───── Material for the task
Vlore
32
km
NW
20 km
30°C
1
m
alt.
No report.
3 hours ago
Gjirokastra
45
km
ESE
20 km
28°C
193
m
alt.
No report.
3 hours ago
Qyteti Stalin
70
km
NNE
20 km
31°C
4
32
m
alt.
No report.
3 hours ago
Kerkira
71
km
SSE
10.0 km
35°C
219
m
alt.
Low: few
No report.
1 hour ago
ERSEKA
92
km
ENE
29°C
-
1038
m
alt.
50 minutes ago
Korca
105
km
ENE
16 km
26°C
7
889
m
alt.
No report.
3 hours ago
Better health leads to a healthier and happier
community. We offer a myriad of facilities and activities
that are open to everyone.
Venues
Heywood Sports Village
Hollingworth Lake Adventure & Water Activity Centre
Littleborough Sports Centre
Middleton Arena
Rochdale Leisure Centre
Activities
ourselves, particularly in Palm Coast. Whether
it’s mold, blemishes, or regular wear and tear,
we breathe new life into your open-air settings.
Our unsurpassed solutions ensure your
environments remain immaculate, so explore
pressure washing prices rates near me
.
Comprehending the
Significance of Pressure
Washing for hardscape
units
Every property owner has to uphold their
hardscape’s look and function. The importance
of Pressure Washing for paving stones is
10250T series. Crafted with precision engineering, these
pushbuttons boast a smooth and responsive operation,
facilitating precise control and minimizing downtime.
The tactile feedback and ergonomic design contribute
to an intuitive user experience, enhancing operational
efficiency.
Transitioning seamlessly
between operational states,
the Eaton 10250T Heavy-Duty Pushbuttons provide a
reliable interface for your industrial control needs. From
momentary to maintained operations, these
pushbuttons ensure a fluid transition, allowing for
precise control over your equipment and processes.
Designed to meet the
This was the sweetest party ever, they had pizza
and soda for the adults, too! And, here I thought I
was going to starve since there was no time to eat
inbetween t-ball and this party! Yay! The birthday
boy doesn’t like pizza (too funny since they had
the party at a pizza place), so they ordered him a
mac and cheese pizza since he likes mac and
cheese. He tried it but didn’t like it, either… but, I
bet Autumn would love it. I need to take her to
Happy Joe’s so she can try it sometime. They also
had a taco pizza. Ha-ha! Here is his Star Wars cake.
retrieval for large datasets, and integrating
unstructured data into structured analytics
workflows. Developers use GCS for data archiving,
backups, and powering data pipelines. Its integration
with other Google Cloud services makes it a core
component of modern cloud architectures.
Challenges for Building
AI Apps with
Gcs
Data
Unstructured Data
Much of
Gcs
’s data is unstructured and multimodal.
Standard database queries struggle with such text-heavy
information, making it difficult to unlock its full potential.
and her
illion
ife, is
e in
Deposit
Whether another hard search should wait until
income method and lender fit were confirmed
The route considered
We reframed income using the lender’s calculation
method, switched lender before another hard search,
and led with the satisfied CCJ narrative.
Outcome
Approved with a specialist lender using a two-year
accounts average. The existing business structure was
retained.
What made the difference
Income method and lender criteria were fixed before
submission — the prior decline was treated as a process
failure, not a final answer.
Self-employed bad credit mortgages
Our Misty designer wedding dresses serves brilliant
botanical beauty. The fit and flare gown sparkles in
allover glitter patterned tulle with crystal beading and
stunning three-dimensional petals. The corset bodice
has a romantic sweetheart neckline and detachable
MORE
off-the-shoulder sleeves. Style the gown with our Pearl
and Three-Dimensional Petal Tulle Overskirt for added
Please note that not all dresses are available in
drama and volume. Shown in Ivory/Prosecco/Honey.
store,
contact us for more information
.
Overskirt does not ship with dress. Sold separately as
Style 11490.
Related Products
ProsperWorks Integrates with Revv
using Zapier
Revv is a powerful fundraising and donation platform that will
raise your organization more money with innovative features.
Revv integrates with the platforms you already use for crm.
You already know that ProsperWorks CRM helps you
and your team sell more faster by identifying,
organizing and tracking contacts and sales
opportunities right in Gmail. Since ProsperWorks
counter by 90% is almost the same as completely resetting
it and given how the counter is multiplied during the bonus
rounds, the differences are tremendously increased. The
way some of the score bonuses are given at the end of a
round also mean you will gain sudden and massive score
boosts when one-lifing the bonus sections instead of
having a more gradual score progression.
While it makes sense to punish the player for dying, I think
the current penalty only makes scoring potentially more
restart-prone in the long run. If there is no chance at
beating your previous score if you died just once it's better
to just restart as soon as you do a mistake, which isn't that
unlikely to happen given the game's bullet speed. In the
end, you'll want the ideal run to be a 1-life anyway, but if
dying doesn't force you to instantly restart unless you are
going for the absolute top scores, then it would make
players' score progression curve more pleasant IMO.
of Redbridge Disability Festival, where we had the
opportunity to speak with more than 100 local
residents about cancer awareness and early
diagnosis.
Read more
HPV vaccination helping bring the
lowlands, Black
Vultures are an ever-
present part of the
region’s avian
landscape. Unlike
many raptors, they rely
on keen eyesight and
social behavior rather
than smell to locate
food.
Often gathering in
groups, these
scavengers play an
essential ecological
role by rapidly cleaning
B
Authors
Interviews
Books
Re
──────────
• Task description: Write out the complete listing above, exactly as it reads.

• Answer space:
Vlore
32
km
NW
20 km
30°C
1
m
alt.
No report.
3 hours ago
Gjirokastra
45
km
ESE
20 km
28°C
193
m
alt.
No report.
3 hours ago
Qyteti Stalin
70
km
NNE
20 km
31°C
4
32
m
alt.
No report.
3 hours ago
Kerkira
71
km
SSE
10.0 km
35°C
219
m
alt.
Low: few
No report.
1 hour ago
ERSEKA
92
km
ENE
29°C
-
1038
m
alt.
50 minutes ago
Korca
105
km
ENE
16 km
26°C
7
889
m
alt.
No report.
3 hours ago
Better health leads to a healthier and happier
community. We offer a myriad of facilities and activities
that are open to everyone.
Venues
Heywood Sports Village
Hollingworth Lake Adventure & Water Activity Centre
Littleborough Sports Centre
Middleton Arena
Rochdale Leisure Centre
Activities
ourselves, particularly in Palm Coast. Whether
it’s mold, blemishes, or regular wear and tear,
we breathe new life into your open-air settings.
Our unsurpassed solutions ensure your
environments remain immaculate, so explore
pressure washing prices rates near me
.
Comprehending the
Significance of Pressure
Washing for hardscape
units
Every property owner has to uphold their
hardscape’s look and function. The importance
of Pressure Washing for paving stones is
10250T series. Crafted with precision engineering, these
pushbuttons boast a smooth and responsive operation,
facilitating precise control and minimizing downtime.
The tactile feedback and ergonomic design contribute
to an intuitive user experience, enhancing operational
efficiency.
Transitioning seamlessly
between operational states,
the Eaton 10250T Heavy-Duty Pushbuttons provide a
reliable interface for your industrial control needs. From
momentary to maintained operations, these
pushbuttons ensure a fluid transition, allowing for
precise control over your equipment and processes.
Designed to meet the
This was the sweetest party ever, they had pizza
and soda for the adults, too! And, here I thought I
was going to starve since there was no time to eat
inbetween t-ball and this party! Yay! The birthday
boy doesn’t like pizza (too funny since they had
the party at a pizza place), so they ordered him a
mac and cheese pizza since he likes mac and
cheese. He tried it but didn’t like it, either… but, I
bet Autumn would love it. I need to take her to
Happy Joe’s so she can try it sometime. They also
had a taco pizza. Ha-ha! Here is his Star Wars cake.
retrieval for large datasets, and integrating
unstructured data into structured analytics
workflows. Developers use GCS for data archiving,
backups, and powering data pipelines. Its integration
with other Google Cloud services makes it a core
component of modern cloud architectures.
Challenges for Building
AI Apps with
Gcs
Data
Unstructured Data
Much of
Gcs
’s data is unstructured and multimodal.
Standard database queries struggle with such text-heavy
information, making it difficult to unlock its full potential.
and her
illion
ife, is
e in
Deposit
Whether another hard search should wait until
income method and lender fit were confirmed
The route considered
We reframed income using the lender’s calculation
method, switched lender before another hard search,
and led with the satisfied CCJ narrative.
Outcome
Approved with a specialist lender using a two-year
accounts average. The existing business structure was
retained.
What made the difference
Income method and lender criteria were fixed before
submission — the prior decline was treated as a process
failure, not a final answer.
Self-employed bad credit mortgages
Our Misty designer wedding dresses serves brilliant
botanical beauty. The fit and flare gown sparkles in
allover glitter patterned tulle with crystal beading and
stunning three-dimensional petals. The corset bodice
has a romantic sweetheart neckline and detachable
MORE
off-the-shoulder sleeves. Style the gown with our Pearl
and Three-Dimensional Petal Tulle Overskirt for added
Please note that not all dresses are available in
drama and volume. Shown in Ivory/Prosecco/Honey.
store,
contact us for more information
.
Overskirt does not ship with dress. Sold separately as
Style 11490.
Related Products
ProsperWorks Integrates with Revv
using Zapier
Revv is a powerful fundraising and donation platform that will
raise your organization more money with innovative features.
Revv integrates with the platforms you already use for crm.
You already know that ProsperWorks CRM helps you
and your team sell more faster by identifying,
organizing and tracking contacts and sales
opportunities right in Gmail. Since ProsperWorks
counter by 90% is almost the same as completely resetting
it and given how the counter is multiplied during the bonus
rounds, the differences are tremendously increased. The
way some of the score bonuses are given at the end of a
round also mean you will gain sudden and massive score
boosts when one-lifing the bonus sections instead of
having a more gradual score progression.
While it makes sense to punish the player for dying, I think
the current penalty only makes scoring potentially more
restart-prone in the long run. If there is no chance at
beating your previous score if you died just once it's better
to just restart as soon as you do a mistake, which isn't that
unlikely to happen given the game's bullet speed. In the
end, you'll want the ideal run to be a 1-life anyway, but if
dying doesn't force you to instantly restart unless you are
going for the absolute top scores, then it would make
players' score progression curve more pleasant IMO.
of Redbridge Disability Festival, where we had the
opportunity to speak with more than 100 local
residents about cancer awareness and early
diagnosis.
Read more
HPV vaccination helping bring the
lowlands, Black
Vultures are an ever-
present part of the
region’s avian
landscape. Unlike
many raptors, they rely
on keen eyesight and
social behavior rather
than smell to locate
food.
Often gathering in
groups, these
scavengers play an
essential ecological
role by rapidly cleaning
B
Authors
Interviews
Books
Re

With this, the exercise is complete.